After being dropped off in Ra’anana Bus Station, despite asking multiple times for the train station instead, I took the 947 bus to Jerusalem. An old crooked back woman in rags made me extremely nervous, as she kept offloading her things on other passengers. Despite my awareness of the statistical safety of Israel, it surprised me how deeply I’d been emotionally primed to the threat of terrorism. Half the people boarding the bus were young Israeli soldiers with automatic weapons casually slung over their shoulders, however, and as they seemed completely unconcerned, just annoyed by this woman, I boarded.

There are guns everywhere in Israel and especially in Jerusalem.

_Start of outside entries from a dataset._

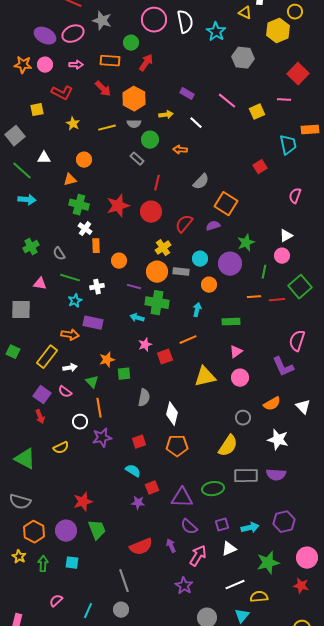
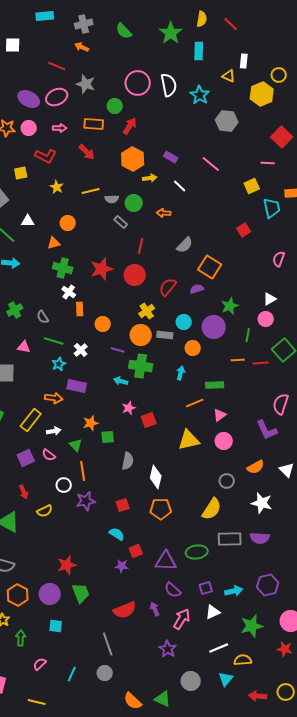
orange hexagon: (134, 99) -> (133, 159), moved
yellow square: (257, 112) -> (252, 186), moved
gray semicircle: (134, 124) -> (112, 199), moved
white cross: (97, 287) -> (81, 350), turned -32
orange line: (188, 340) -> (195, 403), moved
purple square: (42, 395) -> (26, 458), turned 30
red arrow: (40, 417) -> (24, 492), moved
green arrow: (43, 564) -> (21, 638), moved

Young plain-clothes Israelis with uzis walking through the crowds in the Old City with their trigger finger straight across the trigger mount in a ready-yet-safe position, blue and gray uniformed police with semi-automatic rifles at every semi-major intersection, olive green uniformed soldiers with automatics slung over one shoulder and a shopping bag across the other, and faded green professional soldiers in full black body armor with multiple automatic weapons walking in pairs with shoulders back. They made me feel a strange mix of watched, nervous, and safe.

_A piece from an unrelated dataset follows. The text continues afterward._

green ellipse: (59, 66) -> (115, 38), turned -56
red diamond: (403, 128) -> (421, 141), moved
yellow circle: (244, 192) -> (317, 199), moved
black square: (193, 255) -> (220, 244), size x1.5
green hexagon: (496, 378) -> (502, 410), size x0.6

After finally finding a way into extraordinary hotel (in a stone house steps away from Al-Aqsa – but an entrance only for Muslims), I went for Falafel with one of the other two guests, a Turk by the name of Furkan. My time with him at the restaurant, on the walk over to the Mount of Olives and the hours watching the sunset over the city there exemplified one of the themes of my summer: nationalism. I listened, mostly, as he spoke at length about the struggles of the Turkish nation against the Chinese, against Israel, against Russia, and against Europe. He understood the history of coups in Turkey as the product of Roosevelt Foundation funded private armies against the will of the people and in the interests of Israel. He was in Israel to study Hebrew as Russian major. He related the following story:

A Turkish general was faced with a Chinese army ten times its size. One of his officers noticed that the general looked sad and asked him why. The general responded, “Where will we bury all the Chinese?” They won the battle.

This relentless nationalistic interpretation reminded me of the worrying ideology of Manas in Kyrgyzstan and the nation building efforts across the world in general. I want to learn more and find an alternative, but I can’t think of anything with as much seductive power. Sometimes I wonder if I should study nationalism formally.

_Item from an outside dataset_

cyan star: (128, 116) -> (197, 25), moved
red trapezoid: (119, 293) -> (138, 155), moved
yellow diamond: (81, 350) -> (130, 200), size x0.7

I stayed for nearly three hours simply watching Jerusalem from the Mount of Olives while the tourists came and went, most staying no longer than ten minutes. The next day, I entered at the earliest possible time for non-muslims, deciding not to call myself a muslim to try and gain access to the interior, and stayed until closing – the last non-muslim to leave. I sat by a gaggle of ten fully armed and body-armored Israeli police near the entrance to draw, and their initially hostile expressions softened as they watched me, telling me “professional” by the time I stood up. My drawing, like my busking years ago, gives me access to a different side to people.

After wandering the Old City and the Church of the Holy Sepulchre, I rested in the afternoon before a very fancy dinner with a Taiwanese woman I’d met crossing the border from Jordan. We ate in the Jaffa Gate district – what a marked contrast from the Old City. Where the Old City was grimy, with dirt caked into every surface, New Jerusalem was shiny and clean and modern. Coming from Qalqilya, I couldn’t really enjoy it, even though I’d requested a clean restaurant specifically. The Israelis happily singing in their beautiful park around a public concrete piano with water fountains and public sculptures was superimposed with an after-image of the wall for me.